Importantly, we assessed the safety of imaging the COC using hyperspectral microscopy. This is of critical importance as previous studies have shown that light exposure can be harmful for the developing embryo [66–68]. Our results showed that exposure of COCs to this imaging modality had no impact on the ability of subsequent embryos to develop to the blastocyst stage, implant, or result in the birth of a live, healthy offspring. This is comparable to our results seen following hyperspectral imaging of the preimplantation embryo [49] and reaffirms the clinical potential of this imaging modality.
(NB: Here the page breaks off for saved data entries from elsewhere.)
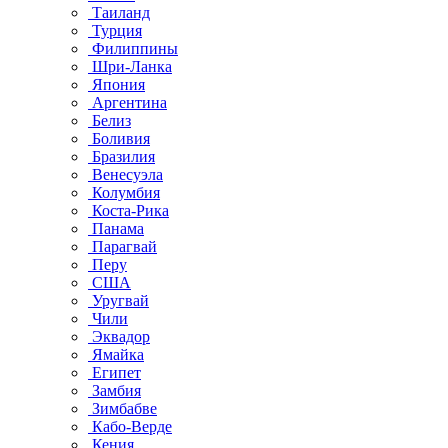
Таиланд
Турция
Филиппины
Шри-Ланка
Япония
Аргентина
Белиз
Боливия
Бразилия
Венесуэла
Колумбия
Коста-Рика
Панама
Парагвай
Перу
США
Уругвай
Чили
Эквадор
Ямайка
Египет
Замбия
Зимбабве
Кабо-Верде
Кения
Several imaging modalities are used to record autofluorescence from intracellular FAD and NAD(P)H including laser scanning confocal microscopy, fluorescence lifetime imaging, and hyperspectral microscopy [33–35, 49, 54, 69, 70]. The use of single channel optical imaging in this study is an accepted means of recording autofluorescence from these metabolic co-factors both in our field [33, 34, 36] and others [30, 32, 71, 72]. Furthermore, this study also validates the use of this approach. In response to the mitochondrial inhibitors, changes in the optical redox ratio (FAD/ [NAD(P)H + FAD])were as hypothesized for the oocyte. This was also true for cumulus cells with the exception of oligomycin, the reasons for which are discussed above.
It is important to note that this study was performed in a mouse model. Further evaluation of this imaging tool in preclinical studies and additional safety assessments in larger animal species are required prior to clinical implementation. As the developmental potential of an embryo is heavily reliant on the oocyte it is derived from, non-invasive selection and ranking of oocytes may assist in optimizing an IVF cycle to increase the likelihood of success [73]. This study demonstrates that label-free optical imaging of NAD(P)H and FAD is a sensitive assay for measuring metabolism in the oocyte and detects metabolic signatures associated with oocyte quality. We believe that label-free optical imaging is a promising technique for measuring oocyte developmental potential, and potentially improving IVF success.
Data availability
The data underlying this article will be shared on reasonable request to the corresponding author.
Authorship contributions
H.M.B., J.G.T., and K.R.D. conceived the idea for the study. T.C.Y.T., S.M., and K.R.D. were involved in the experimental design. T.C.Y.T. was involved in data acquisition, generation of figures, and data analysis. T.C.Y.T., S.M., and K.R.D. were involved in the interpretation of data. T.C.Y.T. and K.R.D. wrote the first draft and most of the manuscript. All authors critically reviewed and edited the manuscript and approved the final version.
Acknowledgments
The authors would like to thank Adelaide Microscopy and Laboratory Animal Services at the University of Adelaide (Adelaide, South Australia, Australia) for their support throughout the duration of this study. The authors are also grateful for ART Lab solutions (Adelaide, South Australia, Australia) for their support in media for all experiments. They thank Prof Kishan Dholakia for his critical comments on the manuscript and Dr Alison Care for her advice on statistical analyses.
Conflict of interest
J. G. Thompson is a Director and Chief Scientific Officer of Fertilis Pty Ltd. All other authors have declared that no conflict of interest exists.